In the end, on Obamacare, Republicans accomplished nothing.

Not repeal. Not replace. Not even “skinny repeal”—the hastily constructed package eliminating a handful of discrete provisions from Obamacare that the Senate drafted, debated, and voted on last night. The measure failed by a single vote, thanks to a trio of GOP senators, including John McCain, who were worried that if it passed it might actually become law, an outcome that few if any Republicans desired. The health care law will live on, for now.

Last night’s legislative denouement mostly served to demonstrate how desperate and confused Republicans are when it comes to health care: Senate Republicans could not come up with any health care legislation that they wanted to pass, so their final push revolved around a plan to vote for legislation that they very much did not want to pass.

Let that sink in for a moment: The final Republican health care plan was to pass legislation that they did not want to become law.

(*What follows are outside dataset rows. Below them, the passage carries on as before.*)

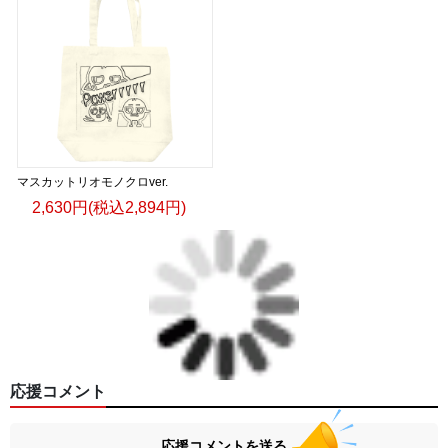
マスカットリオモノクロver.
2,630円(税込2,894円)
応援コメント
応援コメントを送る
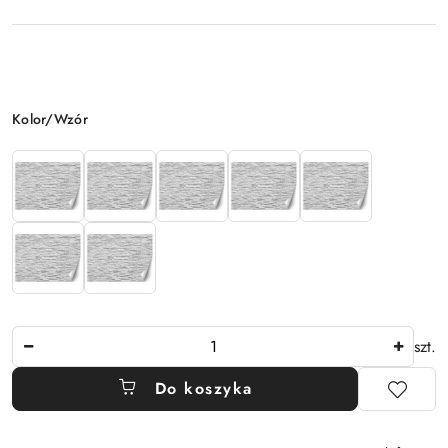
Wariant
Kolor/Wzór
Ilość
szt.
Do koszyka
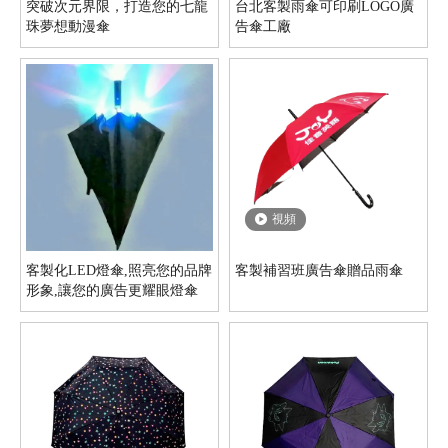
突破次元界限，打造您的七龍
台北客製雨傘可印刷LOGO廣
珠夢想動漫傘
告傘工廠
視頻
客製化LED燈傘,照亮您的品牌
客製補習班廣告傘贈品雨傘
形象,讓您的廣告更耀眼燈傘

The goal, instead, was to use the skinny repeal bill as a vehicle to move on a conference negotiation with the House, in hopes that some sort of common ground could be found between the two chambers. How exactly this was supposed to succeed where previous efforts failed was never clear. Senate Republicans couldn’t come up with a bill on their own; why would adding the House, which is divided by factionalism and internal disagreement, make the process any easier?

It’s not just that Republicans didn’t have a plan. They didn’t even have a plan to come up with a plan.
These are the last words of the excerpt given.